À partir de 1998, il est un collaborateur du sénateur républicain du Texas Phil Gramm puis de son successeur John Cornyn dès 2002[2].
Représentant des États-Unis
En 2008, il est candidat à la Chambre des représentants des États-Unis dans le 22edistrict du Texas face au démocrate sortant Nick Lampson. Dans cette circonscription qui a voté à 64% pour George W. Bush en 2004, Lampson a été élu lors d'une élection partielle pour remplacer le républicain Tom DeLay, touché par un scandale[3]. Lors du premier tour de la primaire républicaine, Olson arrive derrière l'ancienne députée Shelley Sekula-Gibbs(en) (24% contre 28%).

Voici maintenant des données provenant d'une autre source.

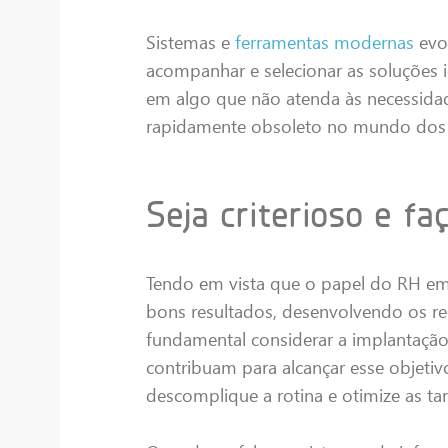
Sistemas e
ferramentas modernas
evol
acompanhar e selecionar as soluções id
em algo que não atenda às necessida
rapidamente obsoleto no mundo dos 
Seja criterioso e f
Tendo em vista que o papel do RH em
bons resultados, desenvolvendo os r
fundamental considerar a implantação
contribuam para alcançar esse objetiv
descomplique a rotina e otimize as tar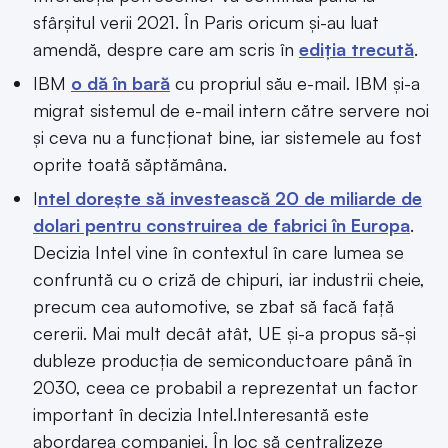
sfârșitul verii 2021. În Paris oricum și-au luat
amendă, despre care am scris în
ediția trecută
.
IBM
o dă în bară
cu propriul său e-mail. IBM și-a
migrat sistemul de e-mail intern către servere noi
și ceva nu a funcționat bine, iar sistemele au fost
oprite toată săptămâna.
I
ntel dorește să investească 20 de miliarde de
dolari pentru construirea de fabrici în Europa
.
Decizia Intel vine în contextul în care lumea se
confruntă cu o criză de chipuri, iar industrii cheie,
precum cea automotive, se zbat să facă față
cererii. Mai mult decât atât, UE și-a propus să-și
dubleze producția de semiconductoare până în
2030, ceea ce probabil a reprezentat un factor
important în decizia Intel.Interesantă este
abordarea companiei. În loc să centralizeze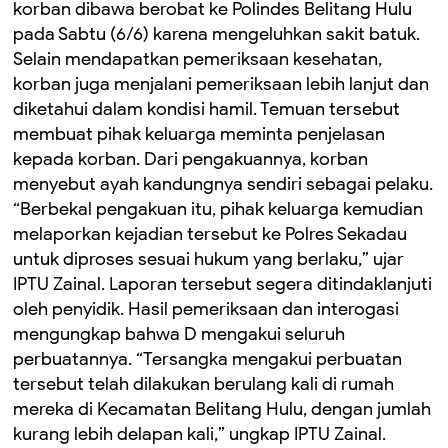
korban dibawa berobat ke Polindes Belitang Hulu
pada Sabtu (6/6) karena mengeluhkan sakit batuk.
Selain mendapatkan pemeriksaan kesehatan,
korban juga menjalani pemeriksaan lebih lanjut dan
diketahui dalam kondisi hamil. Temuan tersebut
membuat pihak keluarga meminta penjelasan
kepada korban. Dari pengakuannya, korban
menyebut ayah kandungnya sendiri sebagai pelaku.
“Berbekal pengakuan itu, pihak keluarga kemudian
melaporkan kejadian tersebut ke Polres Sekadau
untuk diproses sesuai hukum yang berlaku,” ujar
IPTU Zainal. Laporan tersebut segera ditindaklanjuti
oleh penyidik. Hasil pemeriksaan dan interogasi
mengungkap bahwa D mengakui seluruh
perbuatannya. “Tersangka mengakui perbuatan
tersebut telah dilakukan berulang kali di rumah
mereka di Kecamatan Belitang Hulu, dengan jumlah
kurang lebih delapan kali,” ungkap IPTU Zainal.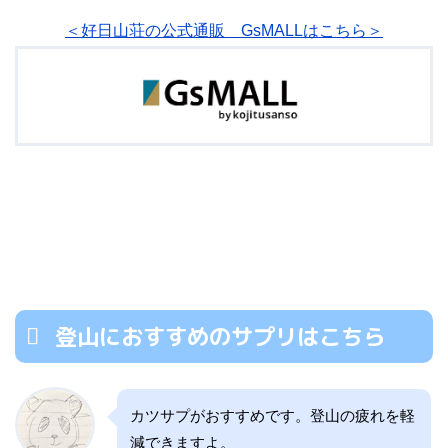
＜好日山荘の公式通販 GsMALLはこちら＞
登山におすすめのサプリはこちら
カツサプがおすすめです。登山の疲れを軽
減できますよ。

Au second tour, soutenu par la direction du Parti républicain, il bat facilement Sekula-Gibbs avec environ deux tiers des suffrages[4]. Il est élu représentant en , rassemblant 52,4% des voix face à Lampson (45,4%)[5].

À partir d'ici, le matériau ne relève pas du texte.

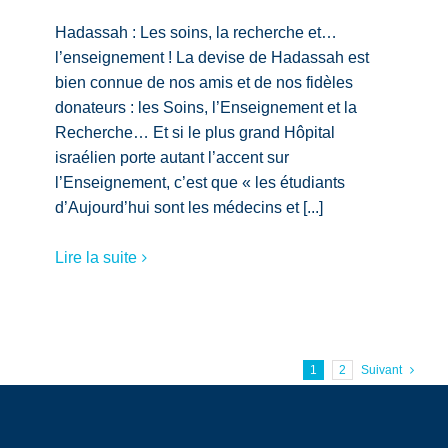
Hadassah : Les soins, la recherche et…
l’enseignement ! La devise de Hadassah est
bien connue de nos amis et de nos fidèles
donateurs : les Soins, l’Enseignement et la
Recherche… Et si le plus grand Hôpital
israélien porte autant l’accent sur
l’Enseignement, c’est que « les étudiants
d’Aujourd’hui sont les médecins et [...]
Lire la suite
1
2
Suivant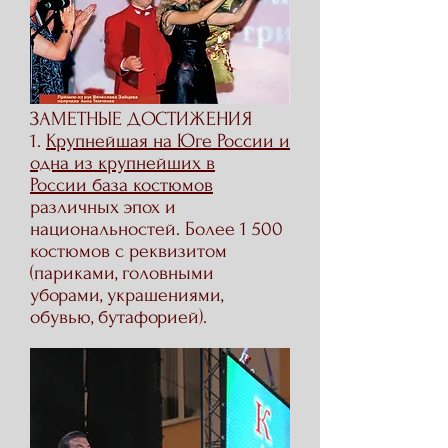
ЗАМЕТНЫЕ ДОСТИЖЕНИЯ
1.
Крупнейшая на Юге России и
одна из крупнейших в
России
база костюмов
различных эпох и
национальностей. Б
олее 1 500
костюмов с реквизитом
(париками, головными
уборами, украшениями,
обувью, бутафорией).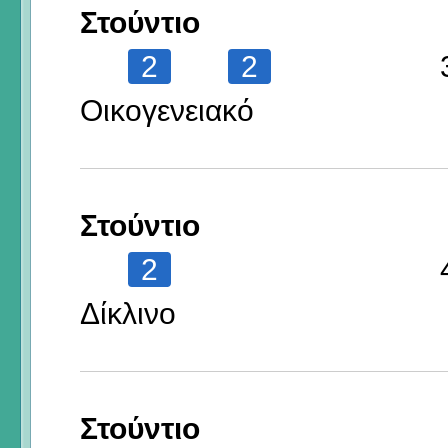
Στούντιο
2
2
Οικογενειακό
Στούντιο
2
Δίκλινο
Στούντιο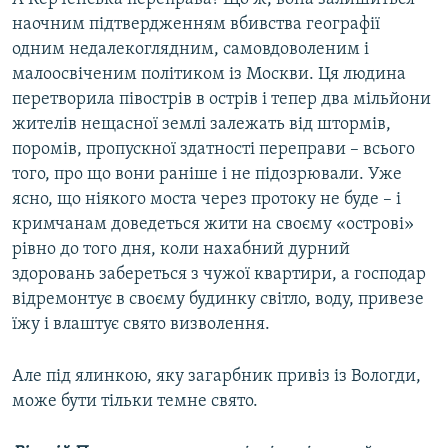
наочним підтвердженням вбивства географії
одним недалекоглядним, самовдоволеним і
малоосвіченим політиком із Москви. Ця людина
перетворила півострів в острів і тепер два мільйони
жителів нещасної землі залежать від штормів,
поромів, пропускної здатності переправи – всього
того, про що вони раніше і не підозрювали. Уже
ясно, що ніякого моста через протоку не буде – і
кримчанам доведеться жити на своєму «острові»
рівно до того дня, коли нахабний дурний
здоровань забереться з чужої квартири, а господар
відремонтує в своєму будинку світло, воду, привезе
їжу і влаштує свято визволення.
Але під ялинкою, яку загарбник привіз із Вологди,
може бути тільки темне свято.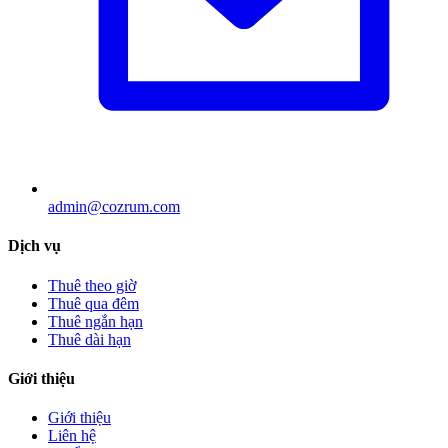
admin@cozrum.com
Dịch vụ
Thuê theo giờ
Thuê qua đêm
Thuê ngắn hạn
Thuê dài hạn
Giới thiệu
Giới thiệu
Liên hệ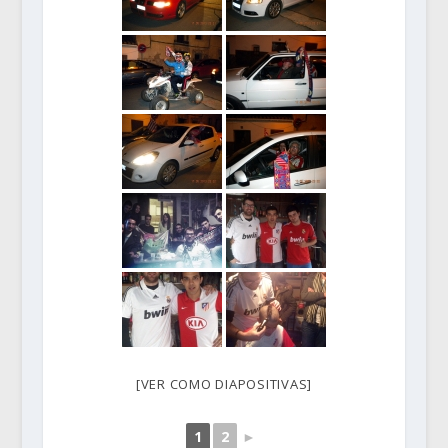
[VER COMO DIAPOSITIVAS]
1
2
►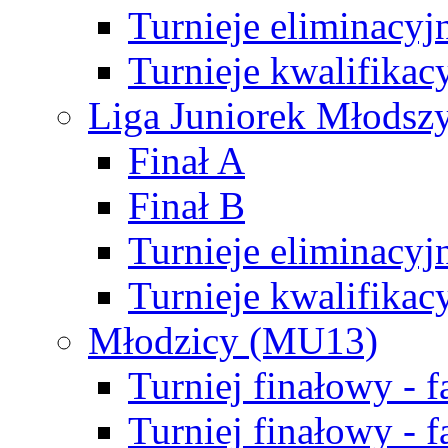
Turnieje eliminacyj
Turnieje kwalifikac
Liga Juniorek Młodsz
Finał A
Finał B
Turnieje eliminacyj
Turnieje kwalifikac
Młodzicy (MU13)
Turniej finałowy - 
Turniej finałowy - f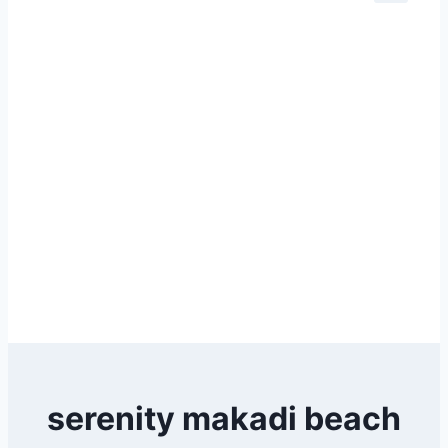
serenity makadi beach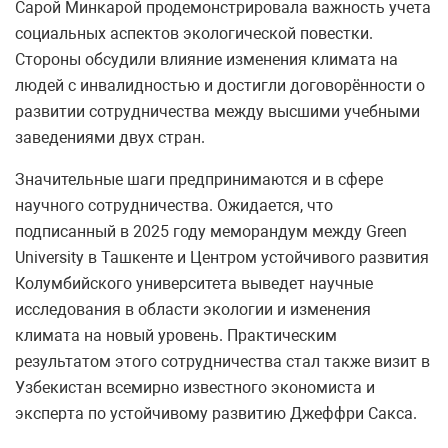
Сарой Минкарой продемонстрировала важность учета
социальных аспектов экологической повестки.
Стороны обсудили влияние изменения климата на
людей с инвалидностью и достигли договорённости о
развитии сотрудничества между высшими учебными
заведениями двух стран.
Значительные шаги предпринимаются и в сфере
научного сотрудничества. Ожидается, что
подписанный в 2025 году меморандум между Green
University в Ташкенте и Центром устойчивого развития
Колумбийского университета выведет научные
исследования в области экологии и изменения
климата на новый уровень. Практическим
результатом этого сотрудничества стал также визит в
Узбекистан всемирно известного экономиста и
эксперта по устойчивому развитию Джеффри Сакса.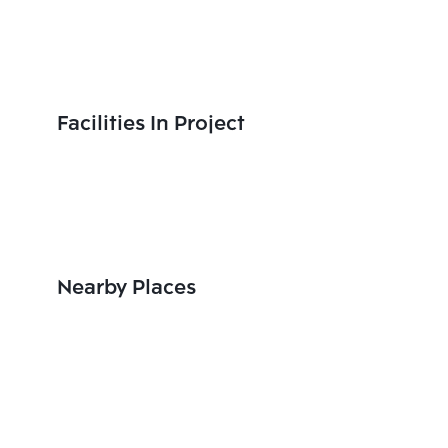
Facilities In Project
Nearby Places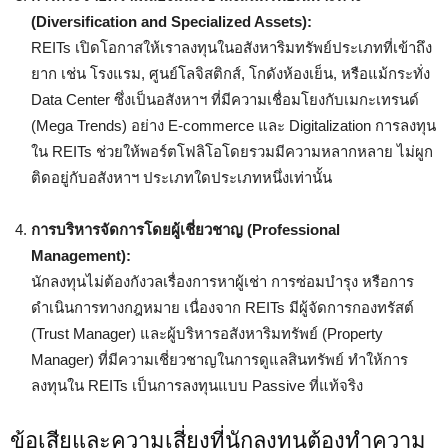
(Diversification and Specialized Assets):
REITs เปิดโอกาสให้เราลงทุนในอสังหาริมทรัพย์ประเภทที่เข้าถึง
ยาก เช่น โรงแรม, ศูนย์โลจิสติกส์, โกดังห้องเย็น, หรือแม้กระทั่ง
Data Center ซึ่งเป็นอสังหาฯ ที่มีความเชื่อมโยงกับเมกะเทรนด์
(Mega Trends) อย่าง E-commerce และ Digitalization การลงทุน
ใน REITs ช่วยให้พอร์ตโฟลิโอโดยรวมมีความหลากหลาย ไม่ผูก
ติดอยู่กับอสังหาฯ ประเภทใดประเภทหนึ่งเท่านั้น
การบริหารจัดการโดยผู้เชี่ยวชาญ (Professional
Management):
นักลงทุนไม่ต้องกังวลเรื่องการหาผู้เช่า การซ่อมบำรุง หรือการ
ดำเนินการทางกฎหมาย เนื่องจาก REITs มีผู้จัดการกองทรัสต์
(Trust Manager) และผู้บริหารอสังหาริมทรัพย์ (Property
Manager) ที่มีความเชี่ยวชาญในการดูแลสินทรัพย์ ทำให้การ
ลงทุนใน REITs เป็นการลงทุนแบบ Passive ที่แท้จริง
ข้อเสียและความเสี่ยงที่นักลงทุนต้องทำความ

Entre 2010 et 2014, il réélu avec 64 à 68% des suffrages[5]. Il remporte un cinquième mandat en 2016, avec 59,5% des voix[6].

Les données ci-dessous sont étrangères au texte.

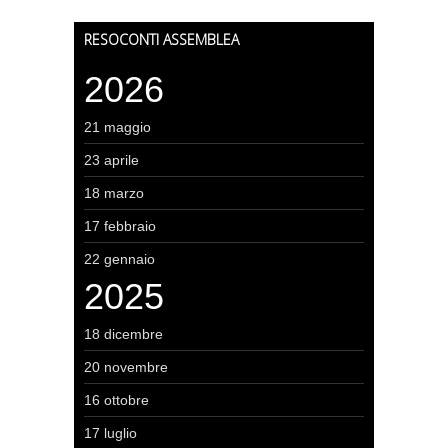
RESOCONTI ASSEMBLEA
2026
21 maggio
23 aprile
18 marzo
17 febbraio
22 gennaio
2025
18 dicembre
20 novembre
16 ottobre
17 luglio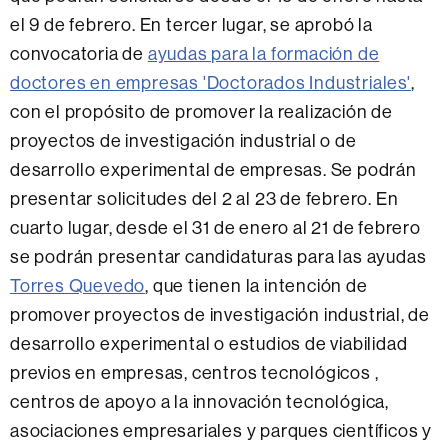
el 9 de febrero. En tercer lugar, se aprobó la
convocatoria de
ayudas para la formación de
doctores en empresas 'Doctorados Industriales'
,
con el propósito de promover la realización de
proyectos de investigación industrial o de
desarrollo experimental de empresas. Se podrán
presentar solicitudes del 2 al 23 de febrero. En
cuarto lugar, desde el 31 de enero al 21 de febrero
se podrán presentar candidaturas para las ayudas
Torres Quevedo
, que tienen la intención de
promover proyectos de investigación industrial, de
desarrollo experimental o estudios de viabilidad
previos en empresas, centros tecnológicos ,
centros de apoyo a la innovación tecnológica,
asociaciones empresariales y parques científicos y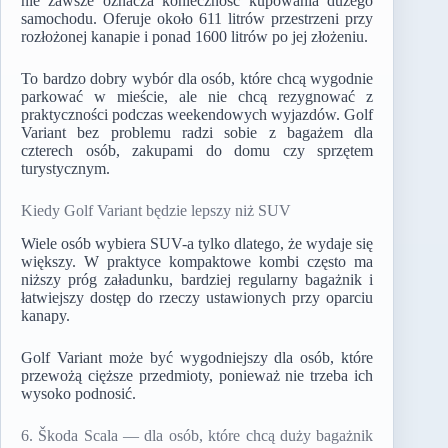
nie zawsze oznacza konieczność kupowania dużego
samochodu. Oferuje około 611 litrów przestrzeni przy
rozłożonej kanapie i ponad 1600 litrów po jej złożeniu.
To bardzo dobry wybór dla osób, które chcą wygodnie
parkować w mieście, ale nie chcą rezygnować z
praktyczności podczas weekendowych wyjazdów. Golf
Variant bez problemu radzi sobie z bagażem dla
czterech osób, zakupami do domu czy sprzętem
turystycznym.
Kiedy Golf Variant będzie lepszy niż SUV
Wiele osób wybiera SUV-a tylko dlatego, że wydaje się
większy. W praktyce kompaktowe kombi często ma
niższy próg załadunku, bardziej regularny bagażnik i
łatwiejszy dostęp do rzeczy ustawionych przy oparciu
kanapy.
Golf Variant może być wygodniejszy dla osób, które
przewożą cięższe przedmioty, ponieważ nie trzeba ich
wysoko podnosić.
6. Škoda Scala — dla osób, które chcą duży bagażnik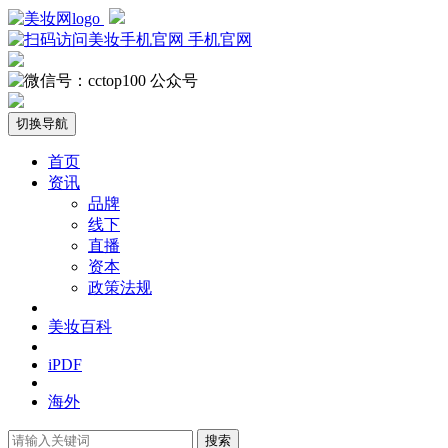
手机官网
公众号
切换导航
首页
资讯
品牌
线下
直播
资本
政策法规
美妆百科
iPDF
海外
搜索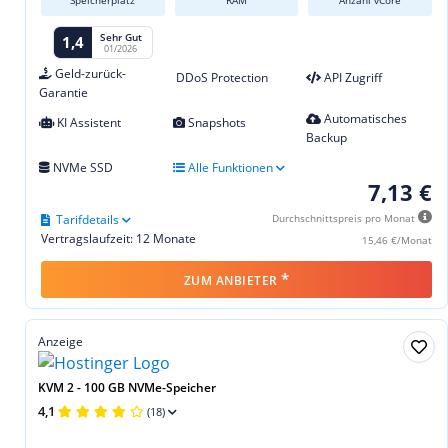
Speicherplatz
RAM
Anzahl vCore
Sehr Gut
1,4
01/2026
Geld-zurück-
DDoS Protection
API Zugriff
Garantie
Automatisches
KI Assistent
Snapshots
Backup
NVMe SSD
Alle Funktionen
7,13 €
Tarifdetails
Durchschnittspreis pro Monat
Vertragslaufzeit: 12 Monate
15,46 €/Monat
*
ZUM ANBIETER
Anzeige
KVM 2 - 100 GB NVMe-Speicher
4,1
(18)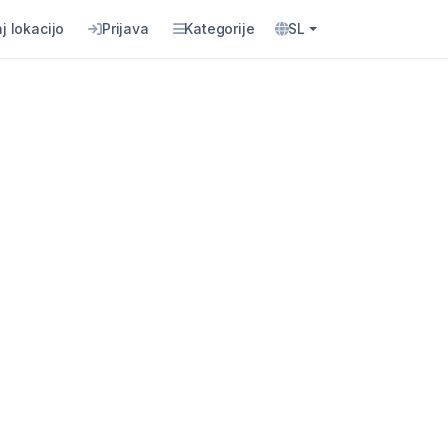
j lokacijo
Prijava
Kategorije
SL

Il rencontre davantage d'opposition lors des élections de 2018, sa circonscription de la banlieue sud de Houston devenant plus diverse[7],[8]. Deux ans plus tôt, Donald Trump n'a remporté le district qu'avec 52% des suffrages alors que Mitt Romney y récoltait 62% de voix en 2012[9]. Olson n'est réélu qu'avec 51% des suffrages, le démocrate Sri Kulkarni obtenant 46%. L'année suivante, il annonce qu'il ne sera pas candidat à un nouveau mandat en 2020. Il précise vouloir passer plus de temps avec sa famille[8],[9].
Durant son mandat de représentant des États-Unis, Olson siège à la commission du commerce et de l'énergie où il défend l'oléoduc Keystone XL. Il travaille également en faveur du centre spatial Johnson et de l'aide d'urgence après l'ouragan Harvey[8].